The popularity of Mr. Potato Head expanded into additional toy categories including puzzles, creative play sets, and electronic hand-held, board, and video games. Non-toy companies also licensed the Mr. Potato Head image and name to make apparel, accessories, and novelty items.11

Mr. Potato Head was inducted into the National Toy Hall of Fame in 2000.12

  • 1. Rocca, Mo. “Hot potato! Mr. Potato Head turns 60.” CBS News. < > 25 Aug. 2017.

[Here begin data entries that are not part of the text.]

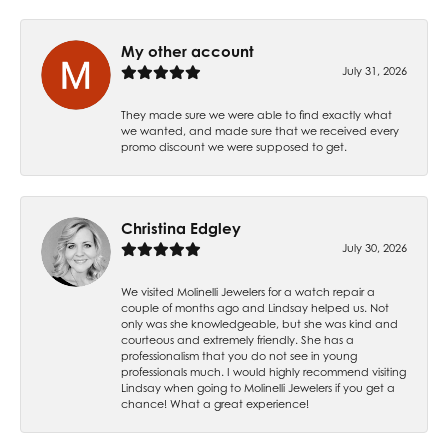
My other account
July 31, 2026
They made sure we were able to find exactly what
we wanted, and made sure that we received every
promo discount we were supposed to get.
Christina Edgley
July 30, 2026
We visited Molinelli Jewelers for a watch repair a
couple of months ago and Lindsay helped us. Not
only was she knowledgeable, but she was kind and
courteous and extremely friendly. She has a
professionalism that you do not see in young
professionals much. I would highly recommend visiting
Lindsay when going to Molinelli Jewelers if you get a
chance! What a great experience!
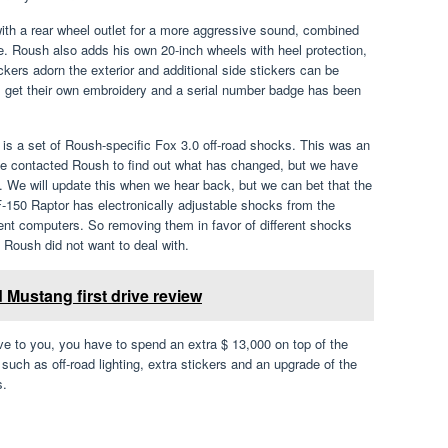
with a rear wheel outlet for a more aggressive sound, combined
ce. Roush also adds his own 20-inch wheels with heel protection,
ickers adorn the exterior and additional side stickers can be
irs get their own embroidery and a serial number badge has been
is a set of Roush-specific Fox 3.0 off-road shocks. This was an
We contacted Roush to find out what has changed, but we have
. We will update this when we hear back, but we can bet that the
-150 Raptor has electronically adjustable shocks from the
erent computers. So removing them in favor of different shocks
Roush did not want to deal with.
Mustang first drive review
e to you, you have to spend an extra $ 13,000 on top of the
 such as off-road lighting, extra stickers and an upgrade of the
s.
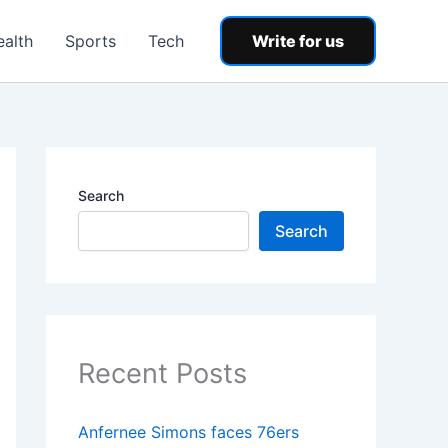
ealth
Sports
Tech
Write for us
Search
Search
Recent Posts
Anfernee Simons faces 76ers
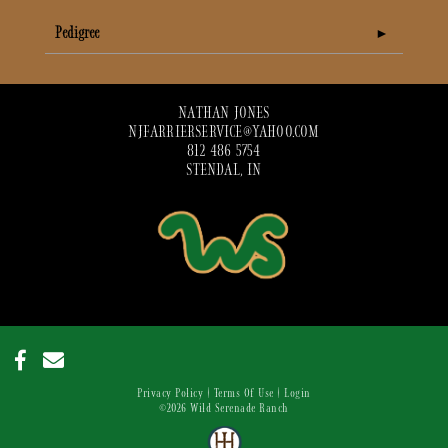
Pedigree
NATHAN JONES
NJFARRIERSERVICE@YAHOO.COM
812 486 5754
STENDAL, IN
Privacy Policy
Terms Of Use
Login
©2026 Wild Serenade Ranch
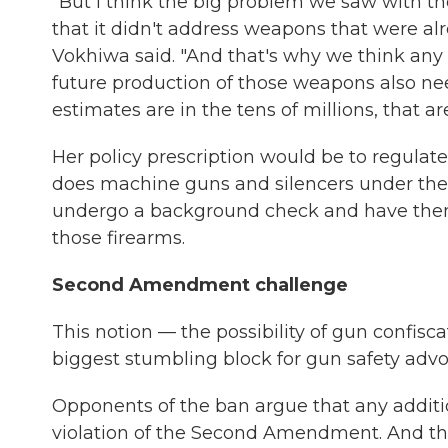
"But I think the big problem we saw with th
that it didn't address weapons that were al
Vokhiwa said. "And that's why we think any
future production of those weapons also n
estimates are in the tens of millions, that ar
Her policy prescription would be to regula
does machine guns and silencers under the 
undergo a background check and have them fi
those firearms.
Second Amendment challenge
This notion — the possibility of gun confis
biggest stumbling block for gun safety adv
Opponents of the ban argue that any additio
violation of the Second Amendment. And the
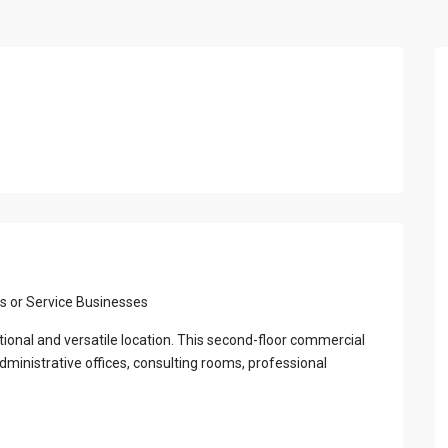
View Al
s or Service Businesses
ctional and versatile location. This second-floor commercial
dministrative offices, consulting rooms, professional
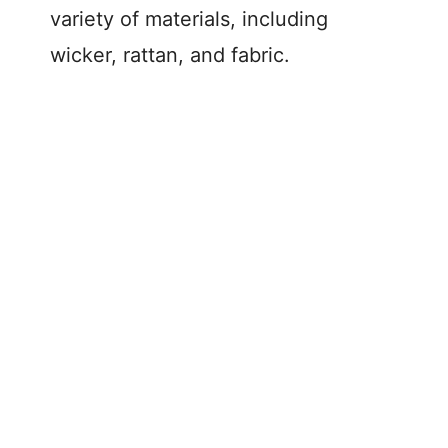
variety of materials, including
wicker, rattan, and fabric.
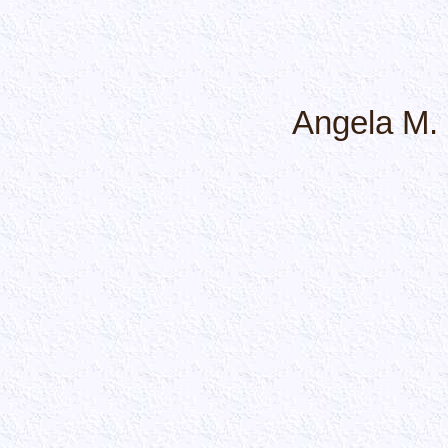
Angela M.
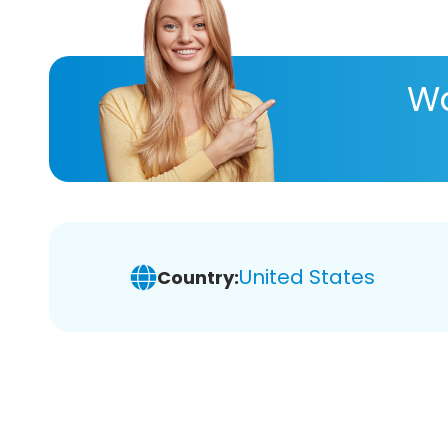
Wa
United States
Country:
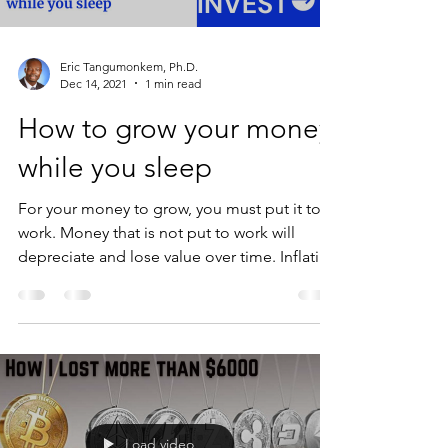
Eric Tangumonkem, Ph.D.
Dec 14, 2021
1 min read
How to grow your money
while you sleep
For your money to grow, you must put it to
work. Money that is not put to work will
depreciate and lose value over time. Inflation
is...
Load video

  • 2. “Mr. Potato Head History – Who Invented Mr. Potato Head? History of Dolls. < > 25 Aug. 2017.
  • 3. “Mr. Potato Head.” Retroland. < > 25 Aug. 2017.
  • 4. Op. cit., “Mr. Potato Head History – Who Invented Mr. Potato Head?”
  • 5. Op. cit., Rocca, Mo.
  • 6. Redmond, Jodee. “History of Mr. Potato Head.” Lovetoknow. < > 25 Aug. 2017.
  • 7. Op. cit., “Mr. Potato Head History – Who Invented Mr. Potato Head?”
  • 8. Op cit., Redmond, Jodee.
  • 9. “Mr. Potato Head Celebrates his Birthday with an Important Health Message.” Wellness News. < > 25 Aug. 2017.
  • 10. “Mr. and Mrs. Potato Head Then and Now.” Toys 2 Remember. < > 25 Aug. 2017.
  • 11. “Mr. Potato Head: Fascinating facts about the invention of Mr. Potato Head by George Lerner in 1952.” Idea Finder. < > 25 Aug. 2017.
  • 12. “Mr. Potato Head: Inducted 2000.” National Toy Hall of Fame. < > 25 Aug. 2017.